I know someone who lost a few pups a few years back on Diamond. I will not feed anything they make.


----------



## JuliaH (Apr 12, 2012)

Ditto here... I worked for a vet before I retired and had to witness some sick dogs, some that died, from the last recall. I won't take that chance with my dogs.



waterdogs said:


> I know someone who lost a few pups a few years back on Diamond. I will not feed anything they make.


----------



## spraynbuckshot (Apr 12, 2012)

I thought Diamond was a good choice to feed my boy?  I have been feeding my boxer the Lamb and Rice for several months.  Luckily this recall doesn't affect me.  

I haven't heard of any negative comments on Diamond until I read this yesterday.  I have about 5 lbs left in my current bag and this post has me rethinking purchasing another bag.

Have any other reputable dog food companies had food recalls?


----------



## nhancedsvt (Apr 12, 2012)

krazybronco2 said:


> the large breed puppy was not effected I called and asked since that is what i feed my pup.



I know. The problem is they definitely have some quality control issues if nothing else. What makes you think those QC issues don't run over into other products? Then there's the matter of the way they handled the recall...I'd just rather not risk it with my pup.


----------



## JuliaH (Apr 12, 2012)

Yes, a few years ago there was a big issue with recalls and several companies had trouble.... Here is a list that will contain a lot more stuff than we realize... 

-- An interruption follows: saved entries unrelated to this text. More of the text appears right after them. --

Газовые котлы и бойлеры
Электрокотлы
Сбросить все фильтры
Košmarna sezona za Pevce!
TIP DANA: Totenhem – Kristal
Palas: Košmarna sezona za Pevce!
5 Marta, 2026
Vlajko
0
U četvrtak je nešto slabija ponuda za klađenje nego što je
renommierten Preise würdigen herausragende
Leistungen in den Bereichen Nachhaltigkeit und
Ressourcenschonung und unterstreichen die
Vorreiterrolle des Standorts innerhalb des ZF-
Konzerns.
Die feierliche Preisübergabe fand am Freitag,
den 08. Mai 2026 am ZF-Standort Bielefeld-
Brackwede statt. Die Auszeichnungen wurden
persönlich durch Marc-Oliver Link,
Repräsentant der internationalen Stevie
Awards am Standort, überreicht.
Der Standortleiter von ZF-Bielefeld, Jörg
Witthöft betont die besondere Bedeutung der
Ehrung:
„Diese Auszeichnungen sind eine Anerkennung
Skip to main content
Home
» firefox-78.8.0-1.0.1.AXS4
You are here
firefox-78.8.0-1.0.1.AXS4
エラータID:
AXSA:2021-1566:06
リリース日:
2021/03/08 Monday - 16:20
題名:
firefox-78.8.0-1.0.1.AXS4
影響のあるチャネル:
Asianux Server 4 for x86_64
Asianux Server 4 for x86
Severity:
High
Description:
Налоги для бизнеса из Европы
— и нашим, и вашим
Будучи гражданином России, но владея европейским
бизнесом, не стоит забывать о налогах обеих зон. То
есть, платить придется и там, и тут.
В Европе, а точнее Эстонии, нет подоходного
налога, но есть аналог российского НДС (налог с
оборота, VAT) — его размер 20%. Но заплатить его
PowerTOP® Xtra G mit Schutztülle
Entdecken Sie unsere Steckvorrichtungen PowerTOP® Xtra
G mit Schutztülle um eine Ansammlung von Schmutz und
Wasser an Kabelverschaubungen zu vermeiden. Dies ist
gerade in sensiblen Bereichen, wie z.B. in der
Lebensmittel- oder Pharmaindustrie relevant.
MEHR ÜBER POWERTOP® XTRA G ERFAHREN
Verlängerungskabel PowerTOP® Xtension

http://www.accessdata.fda.gov/scripts/newpetfoodrecalls/





spraynbuckshot said:


> I thought Diamond was a good choice to feed my boy?  I have been feeding my boxer the Lamb and Rice for several months.  Luckily this recall doesn't affect me.
> 
> I haven't heard of any negative comments on Diamond until I read this yesterday.  I have about 5 lbs left in my current bag and this post has me rethinking purchasing another bag.
> 
> Have any other reputable dog food companies had food recalls?


----------



## bkl021475 (Apr 12, 2012)

I didn't see Black Gold on a recall list, I'm good!


----------



## ga red devil (Apr 12, 2012)

"151 checks"...and still cant get it right. 

Pro Plan all day!


----------



## krazybronco2 (Apr 12, 2012)

ga red devil said:


> "151 checks"...and still cant get it right.
> 
> Pro Plan all day!



That also looks like what i will be going to as well and also i can feed my little girl less food so hopfully that will be less poo


----------



## ga red devil (Apr 12, 2012)

pro plan puppy has the highest Pepsin Digestibility% on the market, last time i checked. its in the 90% range.

PD% is how much of what the dog eats that is digested, and the rest is crapped out.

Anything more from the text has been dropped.